I have written a little script to distribute workload between 4 threads and to test whether the results stay ordered (in respect to the order of the input):
from multiprocessing import Pool
import numpy as np
import time
import random
rows = 16
columns = 1000000
vals = np.arange(rows * columns, dtype=np.int32).reshape(rows, columns)
def worker(arr):
time.sleep(random.random()) # let the process sleep a random
for idx in np.ndindex(arr.shape): # amount of time to ensure that
arr[idx] += 1 # the processes finish at different
# time steps
return arr
# create the threadpool
with Pool(4) as p:
# schedule one map/worker for each row in the original data
q = p.map(worker, [row for row in vals])
for idx, row in enumerate(q):
print("[{:0>2}]: {: >8} - {: >8}".format(idx, row[0], row[-1]))

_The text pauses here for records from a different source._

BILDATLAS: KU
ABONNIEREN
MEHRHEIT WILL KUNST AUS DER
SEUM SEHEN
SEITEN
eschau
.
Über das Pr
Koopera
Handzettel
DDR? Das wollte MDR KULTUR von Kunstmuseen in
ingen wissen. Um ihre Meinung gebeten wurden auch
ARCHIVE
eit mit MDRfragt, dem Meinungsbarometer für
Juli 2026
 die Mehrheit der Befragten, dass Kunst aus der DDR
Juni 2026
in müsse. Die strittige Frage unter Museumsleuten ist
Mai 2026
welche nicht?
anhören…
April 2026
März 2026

For me this always results in:
[00]: 1 - 1000000
[01]: 1000001 - 2000000
[02]: 2000001 - 3000000
[03]: 3000001 - 4000000
[04]: 4000001 - 5000000
[05]: 5000001 - 6000000
[06]: 6000001 - 7000000
[07]: 7000001 - 8000000
[08]: 8000001 - 9000000
[09]: 9000001 - 10000000
[10]: 10000001 - 11000000
[11]: 11000001 - 12000000
[12]: 12000001 - 13000000
[13]: 13000001 - 14000000
[14]: 14000001 - 15000000
[15]: 15000001 - 16000000
Question: So, does Pool really keep the original input's order when storing the results of each map function in q?

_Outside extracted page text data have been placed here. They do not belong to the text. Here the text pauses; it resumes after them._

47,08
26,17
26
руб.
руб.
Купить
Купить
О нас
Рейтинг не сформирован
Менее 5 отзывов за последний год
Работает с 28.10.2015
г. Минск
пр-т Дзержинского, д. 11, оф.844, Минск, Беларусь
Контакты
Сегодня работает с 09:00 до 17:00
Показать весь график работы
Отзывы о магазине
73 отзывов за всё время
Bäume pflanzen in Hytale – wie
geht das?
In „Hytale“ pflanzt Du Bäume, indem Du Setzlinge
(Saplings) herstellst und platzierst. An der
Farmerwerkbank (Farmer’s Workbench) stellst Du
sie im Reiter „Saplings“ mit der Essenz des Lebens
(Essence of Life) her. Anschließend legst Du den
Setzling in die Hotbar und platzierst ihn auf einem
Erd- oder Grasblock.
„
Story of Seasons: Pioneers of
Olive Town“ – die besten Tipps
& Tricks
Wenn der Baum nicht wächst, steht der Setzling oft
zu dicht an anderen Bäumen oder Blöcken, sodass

Sidenote: I am asking this, because I need an easy way to parallelize work over several workers. In some cases the ordering is irrelevant. However, there are some cases where the results (like in q) have to be returned in the original order, because I'm using an additional reduce function that relies on ordered data.
Performance: On my machine this operation is about 4 times faster (as expected, since I have 4 cores) than normal execution on a single process. Additionally, all 4 cores are at 100% usage during the runtime.